* [TASK] In the entries that follow, find each line with the word "công" and copy it.

•••

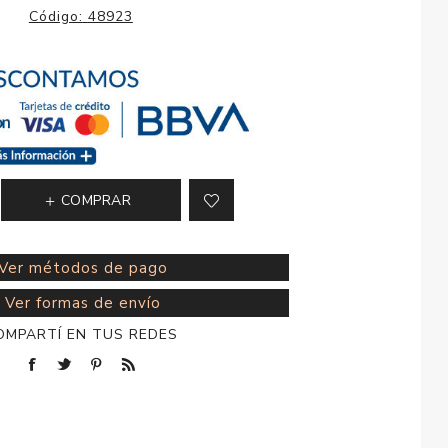
esorios para
Código:
48923
metica
COMPRAR
Ver métodos de pago
Ver formas de envío
OMPARTÍ EN TUS REDES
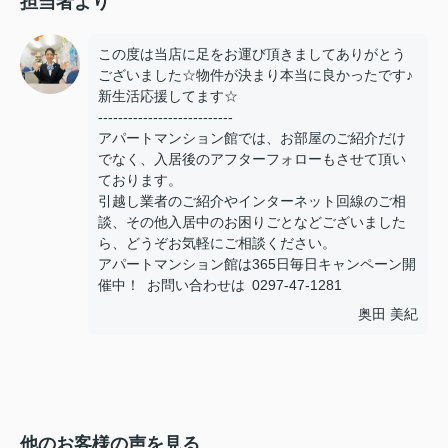
担当者より
この度は当店に足をお運び頂きましてありがとう
ございました☆物件が決まり本当に良かったです♪
新生活応援してます☆
---------------------------
アパートマンション館では、お部屋のご紹介だけ
でなく、入居後のアフターフォローもさせて頂い
ております。
引越し業者のご紹介やインターネット回線のご相
談、その他入居中のお困りごとなどございました
ら、どうぞお気軽にご相談ください。
アパートマンション館は365日毎日キャンペーン開
催中！ お問い合わせは 0297-47-1281
奥田 美紀
他のお客様の声を見る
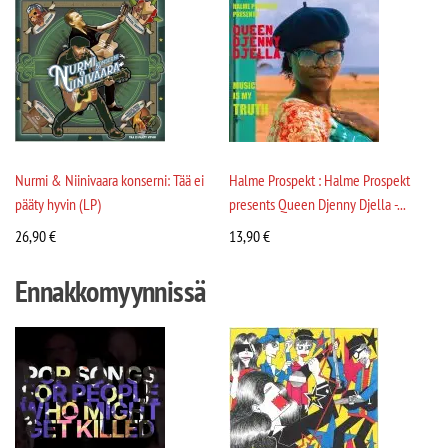
Nurmi & Niinivaara konserni: Tää ei
Halme Prospekt : Halme Prospekt
pääty hyvin (LP)
presents Queen Djenny Djella -...
26,90
€
13,90
€
Ennakkomyynnissä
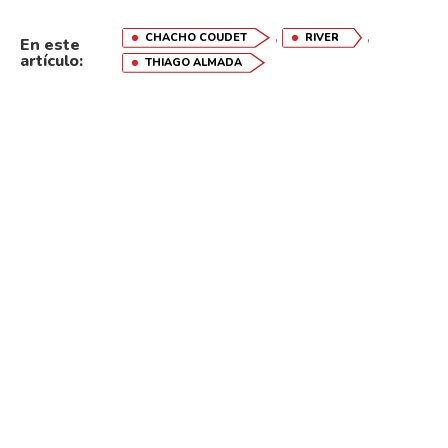
,
,
CHACHO COUDET
RIVER
En este
artículo:
THIAGO ALMADA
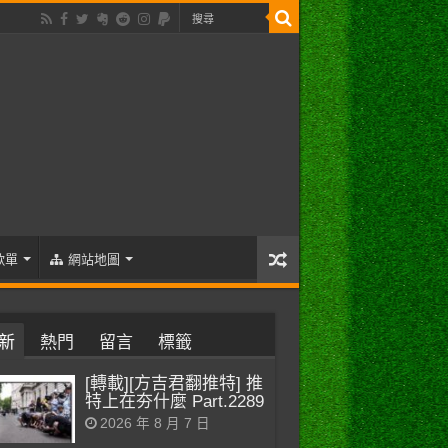
歌單
網站地圖
新
熱門
留言
標籤
[轉載][方吉君翻推特] 推
特上在夯什麼 Part.2289
2026 年 8 月 7 日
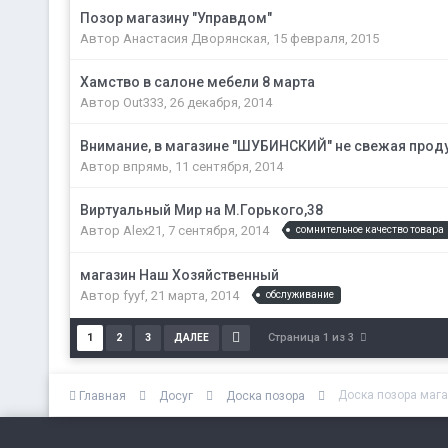
Позор магазину "Управдом"
Автор
Анастасия Дворянская
,
15 февраля, 2015
Хамство в салоне мебели 8 марта
Автор
Out333
,
26 декабря, 2014
Внимание, в магазине "ШУБИНСКИЙ" не свежая прод
Автор
впрямь
,
11 сентября, 2014
Виртуальный Мир на М.Горького,38
Автор
Alex21
,
7 сентября, 2014
сомнительное качество товара
магазин Наш Хозяйственный
Автор
fyyf
,
21 марта, 2014
обслуживание
Страница 1 из 3
1
2
3
ДАЛЕЕ
Доска позора маг
Главная
Досуг
Доска позора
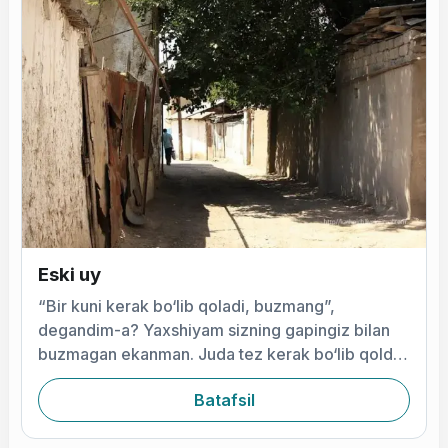
Eski uy
“Bir kuni kerak bo‘lib qoladi, buzmang”,
degandim-a? Yaxshiyam sizning gapingiz bilan
buzmagan ekanman. Juda tez kerak bo‘lib qoldi,
usta Marsel
Batafsil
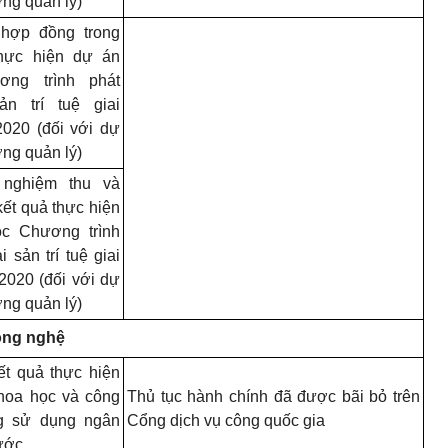
ng quản lý)
hợp đồng trong
thực hiện dự án
ơng trình phát
sản trí tuệ giai
2020
(đối với dự
ng quản lý)
 nghiệm thu và
ết quả thực hiện
ộc Chương trình
ài sản trí tuệ giai
2020 (đối với dự
ng quản lý)
ông nghệ
ết quả thực hiện
hoa học và công
Thủ tục hành chính đã được bãi bỏ trên
g sử dụng ngân
Cổng dịch vụ công quốc gia
ước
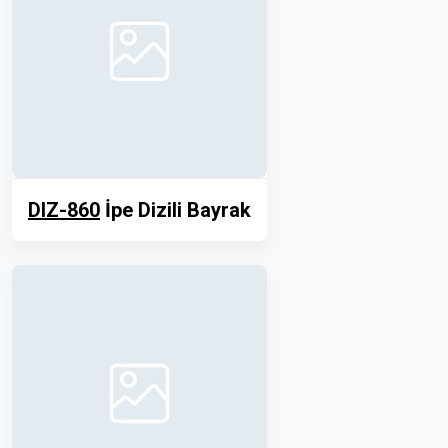
DIZ-860
İpe Dizili Bayrak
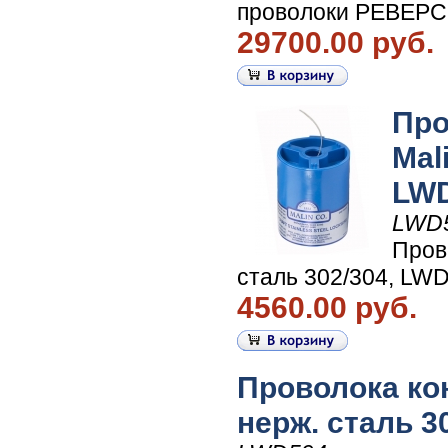
проволоки РЕВЕРСИ
29700.00 руб.
Про
Mal
LWD
LWD
Пров
сталь 302/304, LWD
4560.00 руб.
Проволока ко
нерж. сталь 3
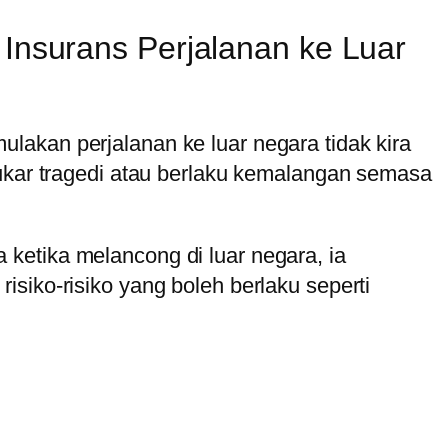
 Insurans Perjalanan ke Luar
lakan perjalanan ke luar negara tidak kira
tukar tragedi atau berlaku kemalangan semasa
ketika melancong di luar negara, ia
siko-risiko yang boleh berlaku seperti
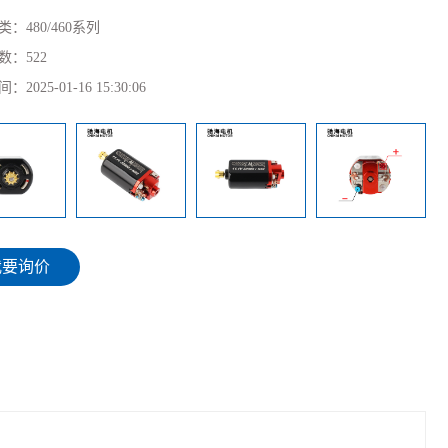
类：
480/460系列
数：
522
间：
2025-01-16 15:30:06
我要询价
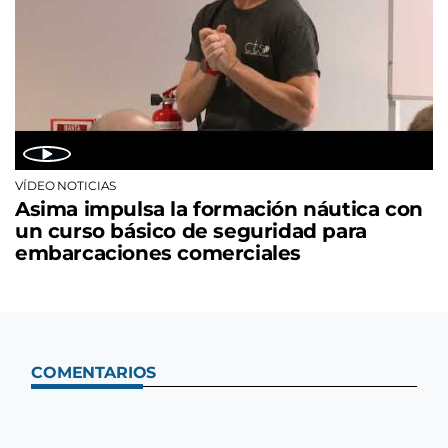
VÍDEO NOTICIAS
Asima impulsa la formación náutica con
un curso básico de seguridad para
embarcaciones comerciales
COMENTARIOS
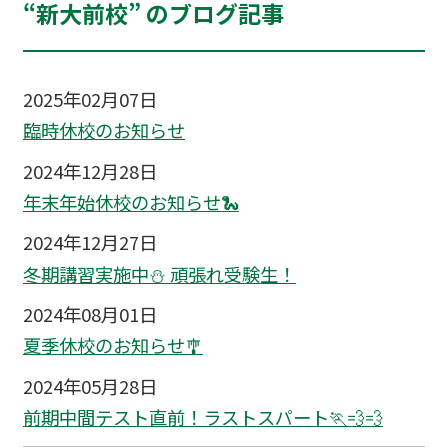
“新大前校” のブログ記事
2025年02月07日
臨時休校のお知らせ
2024年12月28日
年末年始休校のお知らせ🐍
2024年12月27日
冬期講習実施中⛄ 頑張れ受験生！
2024年08月01日
夏季休校のお知らせ🎐
2024年05月28日
前期中間テスト直前！ラストスパート🏃💨💨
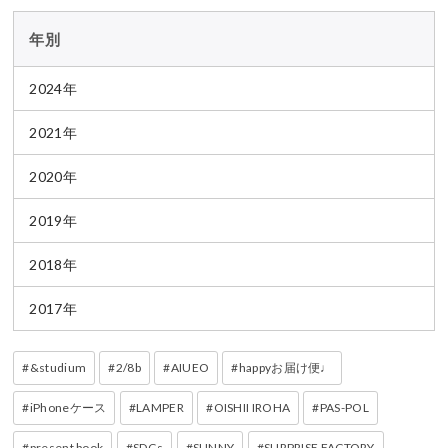
年別
2024年
2021年
2020年
2019年
2018年
2017年
&studium
2/8b
AIUEO
happyお届け便♩
iPhoneケース
LAMPER
OISHII IROHA
PAS-POL
present book
SDGs
SUNNY
SURPRISE FACTORY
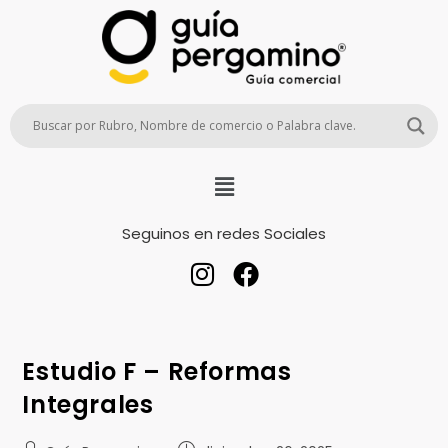
Seguinos en redes Sociales
Estudio F – Reformas
Integrales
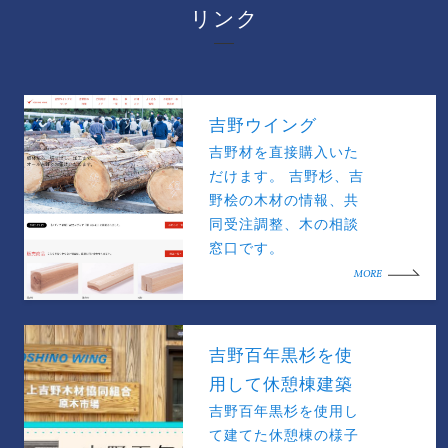
リンク
吉野ウイング
吉野材を直接購入いた
だけます。 吉野杉、吉
野桧の木材の情報、共
同受注調整、木の相談
窓口です。
MORE
吉野百年黒杉を使
用して休憩棟建築
吉野百年黒杉を使用し
て建てた休憩棟の様子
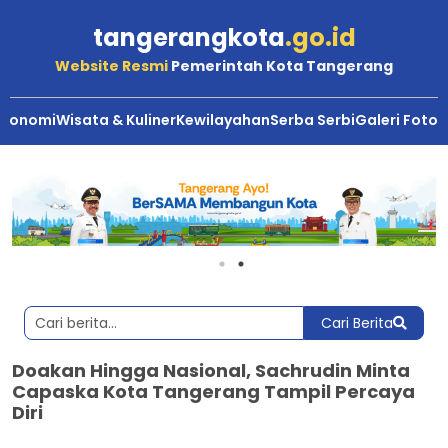
tangerangkota
.go.id
Website Resmi
Pemerintah Kota Tangerang
Ekonomi
Wisata & Kuliner
Kewilayahan
Serba Serbi
Galeri Foto
Cari Berita
Doakan Hingga Nasional, Sachrudin Minta
Capaska Kota Tangerang Tampil Percaya
Diri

•••

* [SOLUTION FOR THIS EXERCISE]
hoa học và công
Cổng dịch vụ công quốc gia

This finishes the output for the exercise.